How to complete this task ▸
Below, find the line containing "Portables Cardioid Säulen PA System, Schwarz" and the line containing "앞서 넷마블은 2022년 영업손실 1044억 원, 2023년 영"; reproduce exactly those two and every line between them, omitting pictures.

Records shown ▸
-------------------------
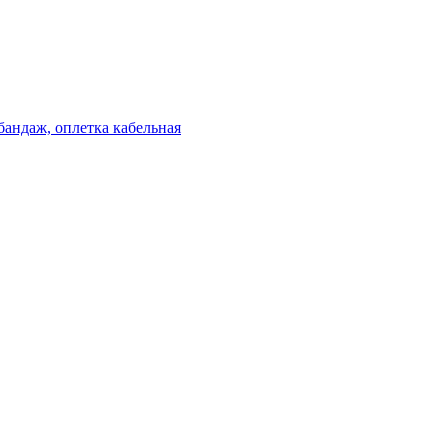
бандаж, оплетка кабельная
-------------------------
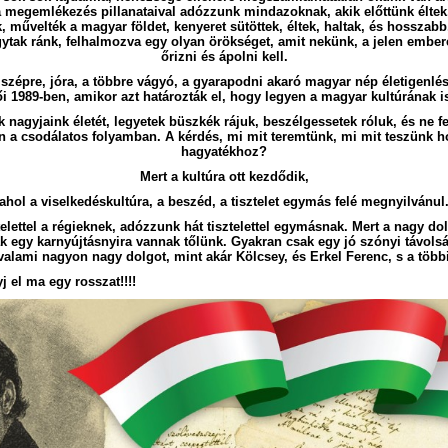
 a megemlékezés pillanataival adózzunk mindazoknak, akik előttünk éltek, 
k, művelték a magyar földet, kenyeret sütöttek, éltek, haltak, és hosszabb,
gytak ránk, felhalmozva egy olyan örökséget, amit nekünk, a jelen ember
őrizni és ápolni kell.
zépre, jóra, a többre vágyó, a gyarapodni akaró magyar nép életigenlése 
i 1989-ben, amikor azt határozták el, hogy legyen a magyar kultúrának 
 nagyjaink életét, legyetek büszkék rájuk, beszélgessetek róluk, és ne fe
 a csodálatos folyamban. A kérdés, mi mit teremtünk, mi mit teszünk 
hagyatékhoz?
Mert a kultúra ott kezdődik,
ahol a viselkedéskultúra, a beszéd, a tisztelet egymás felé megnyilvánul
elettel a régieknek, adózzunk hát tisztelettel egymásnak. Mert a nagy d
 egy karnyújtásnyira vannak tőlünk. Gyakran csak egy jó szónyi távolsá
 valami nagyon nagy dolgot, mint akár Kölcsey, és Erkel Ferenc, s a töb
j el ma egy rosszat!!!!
-------------------------
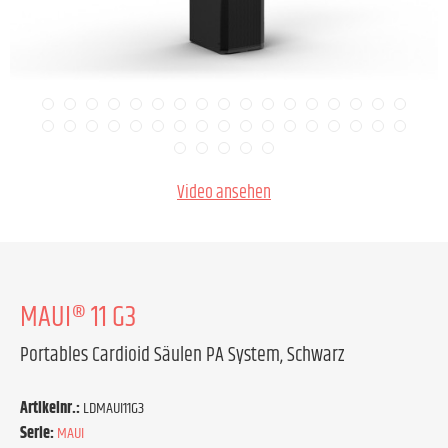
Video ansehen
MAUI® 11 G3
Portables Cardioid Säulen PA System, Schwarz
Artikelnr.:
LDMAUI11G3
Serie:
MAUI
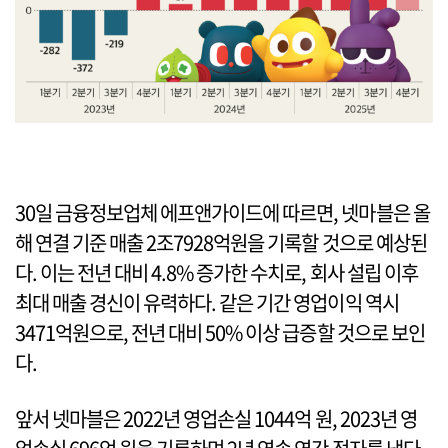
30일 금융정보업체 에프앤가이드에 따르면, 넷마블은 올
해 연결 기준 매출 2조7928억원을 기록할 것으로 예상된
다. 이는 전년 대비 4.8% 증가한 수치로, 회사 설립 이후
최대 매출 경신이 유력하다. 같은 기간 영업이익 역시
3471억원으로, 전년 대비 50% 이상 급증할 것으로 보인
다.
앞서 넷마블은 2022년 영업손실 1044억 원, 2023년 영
-------------------------
Written solution ▸
Portables Cardioid Säulen PA System, Schwarz
Artikelnr.:
LDMAUI11G3
Serie:
MAUI
30일 금융정보업체 에프앤가이드에 따르면, 넷마블은 올
해 연결 기준 매출 2조7928억원을 기록할 것으로 예상된
다. 이는 전년 대비 4.8% 증가한 수치로, 회사 설립 이후
최대 매출 경신이 유력하다. 같은 기간 영업이익 역시
3471억원으로, 전년 대비 50% 이상 급증할 것으로 보인
다.
앞서 넷마블은 2022년 영업손실 1044억 원, 2023년 영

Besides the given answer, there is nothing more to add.